Friday, August 31, 2012

Would You Tell?

I made a big mistake with a friend recently. Her marriage has been in trouble, since...well, since it began. Her husband has been physically and verbally abusive to her and her children for years. Their most recent argument had been particularly bad, and she sought me out to talk.  As she was talking with me about  how she had finally had enough, she slipped in, "...and I think he may be having an affair, too."

I have heard the he's-abusive-but-I-love-him story  many times over the past 12 years or so, but this was a new development and, as the infidelity goddess, my interest was piqued.

"What makes you think he's having an affair, " I asked as casually as I possibly could.

She went on to tell a very familiar story. He flipped out if she attempted to touch his phone. When she did get her hands on it late at night while he was sleeping, it was completely blank - no texts, no emails, no phone call history - even though he was always using his phone. He went out a lot in the evening and at least once a week he would suddenly get mad about something - anything - and he'd stomp out of the house and be gone for hours. If she asked him where he had gone or where he was anytime he wasn't at home, he'd get very angry and she'd back off in fear, and he'd never tell her where he was. Their sex life was not good, as you might expect.  He constantly complained that she wouldn't give him enough sex, but whenever she offered when he came back from one of his evening "outings," he always declined.

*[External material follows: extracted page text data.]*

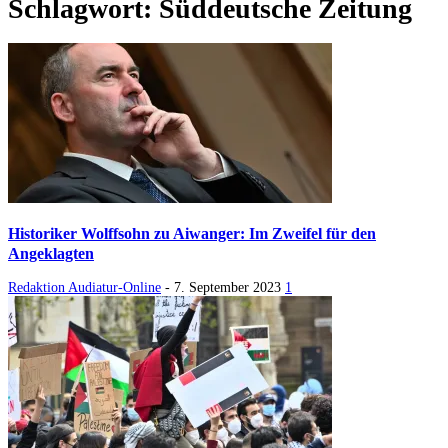
Schlagwort: Süddeutsche Zeitung
Historiker Wolffsohn zu Aiwanger: Im Zweifel für den
Angeklagten
Redaktion Audiatur-Online
-
7. September 2023
1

Wow, I thought.  This guy was barely even trying to hide it.

I've been around long enough to know that nothing strains a friendship like unsolicited advice, so I just looked sympathetic, adding in a gasp to indicate my shock every now and then. If she didn't ask the question, I wasn't going any further.

But then she asked.

"Kat, do you think he's having an affair?"

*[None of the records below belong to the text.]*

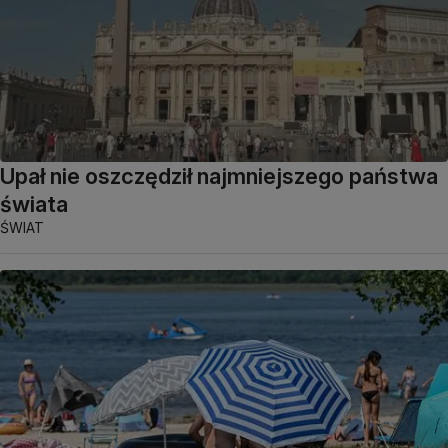
Upał nie oszczędził najmniejszego państwa
świata
ŚWIAT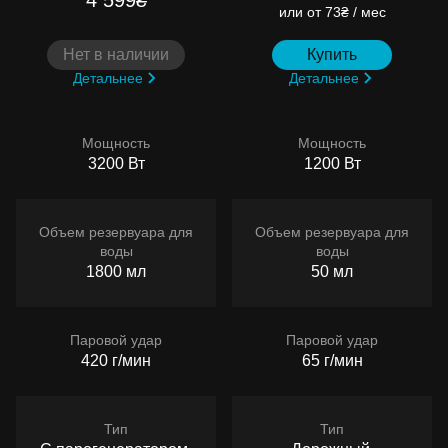
4 599₴
или
от 73₴ / мес
Нет в наличии
Купить
Детальнее
Детальнее
Мощность
Мощность
3200 Вт
1200 Вт
Объем резервуара для
Объем резервуара для
воды
воды
1800 мл
50 мл
Паровой удар
Паровой удар
420 г/мин
65 г/мин
Тип
Тип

My answer was swift and definite, "Yes."

She looked like I had slapped her in the face.

I wanted to say, "Hey, don't be mad at me.  I'm not the one cheating on you," but I chose instead to ask her a few questions. Did he clean up just before he got mad and stomped out?  When he came home, did he head straight for the shower? Did he ever whisper into his phone when he was talking?  Did he excuse himself to go into the bathroom a lot (presumably to text her)?

I asked her several other questions, and pointed out that the signs she had been noticing on her own were common signs of infidelity.

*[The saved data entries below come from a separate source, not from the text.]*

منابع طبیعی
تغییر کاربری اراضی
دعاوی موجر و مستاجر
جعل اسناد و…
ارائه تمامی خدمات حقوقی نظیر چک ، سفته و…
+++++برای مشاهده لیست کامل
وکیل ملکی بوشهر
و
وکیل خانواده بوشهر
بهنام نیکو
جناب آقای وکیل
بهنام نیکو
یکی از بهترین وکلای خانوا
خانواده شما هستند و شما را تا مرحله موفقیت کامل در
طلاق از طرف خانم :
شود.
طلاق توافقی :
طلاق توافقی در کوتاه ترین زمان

She was appalled. Shocked. She talked about how she wanted to handle it.  Given his propensity for violence, I suggested that she not accuse him directly.  I also suggested that she consider getting a restraining order if she was going to actually attempt to leave him again.

She left and I heard from her again the next day.  She told me that she went straight home and confronted him about it. So much for my advice, I thought. Then she told me that I should know that he had a perfectly good explanation for everything and he was definitely not having an affair.  She had overreacted and I had convinced her to interpret things that way because I never liked her husband.

Wow.

How did I manage to get such a stupid friend?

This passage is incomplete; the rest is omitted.